▸ Transcribed page contents
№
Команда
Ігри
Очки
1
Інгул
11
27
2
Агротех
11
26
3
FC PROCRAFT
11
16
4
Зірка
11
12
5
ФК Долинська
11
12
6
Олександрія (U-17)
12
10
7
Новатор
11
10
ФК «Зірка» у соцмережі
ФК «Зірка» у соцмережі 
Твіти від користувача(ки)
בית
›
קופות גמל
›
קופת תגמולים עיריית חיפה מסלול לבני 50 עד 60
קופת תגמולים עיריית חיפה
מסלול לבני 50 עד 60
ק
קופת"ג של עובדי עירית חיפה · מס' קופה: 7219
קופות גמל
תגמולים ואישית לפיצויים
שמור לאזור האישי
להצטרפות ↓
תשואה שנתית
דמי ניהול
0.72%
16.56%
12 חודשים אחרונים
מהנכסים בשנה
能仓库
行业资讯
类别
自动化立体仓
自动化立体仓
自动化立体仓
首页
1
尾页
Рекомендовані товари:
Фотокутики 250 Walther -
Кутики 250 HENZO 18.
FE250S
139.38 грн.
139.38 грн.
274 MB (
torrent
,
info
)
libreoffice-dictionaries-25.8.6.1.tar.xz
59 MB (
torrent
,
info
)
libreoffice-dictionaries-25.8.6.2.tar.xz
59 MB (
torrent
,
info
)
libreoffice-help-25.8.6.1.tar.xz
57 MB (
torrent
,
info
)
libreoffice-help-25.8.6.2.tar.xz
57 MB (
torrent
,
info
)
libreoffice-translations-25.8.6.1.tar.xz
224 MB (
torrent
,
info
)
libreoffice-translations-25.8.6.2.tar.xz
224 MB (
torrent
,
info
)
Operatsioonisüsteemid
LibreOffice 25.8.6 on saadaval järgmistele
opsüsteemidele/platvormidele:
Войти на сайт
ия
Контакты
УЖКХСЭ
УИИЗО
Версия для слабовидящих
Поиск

▸ YOUR ASSIGNMENT
The required result is a verbatim copy of all the entries.

▸ YOUR RESPONSE
№
Команда
Ігри
Очки
1
Інгул
11
27
2
Агротех
11
26
3
FC PROCRAFT
11
16
4
Зірка
11
12
5
ФК Долинська
11
12
6
Олександрія (U-17)
12
10
7
Новатор
11
10
ФК «Зірка» у соцмережі
ФК «Зірка» у соцмережі 
Твіти від користувача(ки)
בית
›
קופות גמל
›
קופת תגמולים עיריית חיפה מסלול לבני 50 עד 60
קופת תגמולים עיריית חיפה
מסלול לבני 50 עד 60
ק
קופת"ג של עובדי עירית חיפה · מס' קופה: 7219
קופות גמל
תגמולים ואישית לפיצויים
שמור לאזור האישי
להצטרפות ↓
תשואה שנתית
דמי ניהול
0.72%
16.56%
12 חודשים אחרונים
מהנכסים בשנה
能仓库
行业资讯
类别
自动化立体仓
自动化立体仓
自动化立体仓
首页
1
尾页
Рекомендовані товари:
Фотокутики 250 Walther -
Кутики 250 HENZO 18.
FE250S
139.38 грн.
139.38 грн.
274 MB (
torrent
,
info
)
libreoffice-dictionaries-25.8.6.1.tar.xz
59 MB (
torrent
,
info
)
libreoffice-dictionaries-25.8.6.2.tar.xz
59 MB (
torrent
,
info
)
libreoffice-help-25.8.6.1.tar.xz
57 MB (
torrent
,
info
)
libreoffice-help-25.8.6.2.tar.xz
57 MB (
torrent
,
info
)
libreoffice-translations-25.8.6.1.tar.xz
224 MB (
torrent
,
info
)
libreoffice-translations-25.8.6.2.tar.xz
224 MB (
torrent
,
info
)
Operatsioonisüsteemid
LibreOffice 25.8.6 on saadaval järgmistele
opsüsteemidele/platvormidele:
Войти на сайт
ия
Контакты
УЖКХСЭ
УИИЗО
Версия для слабовидящих
Поиск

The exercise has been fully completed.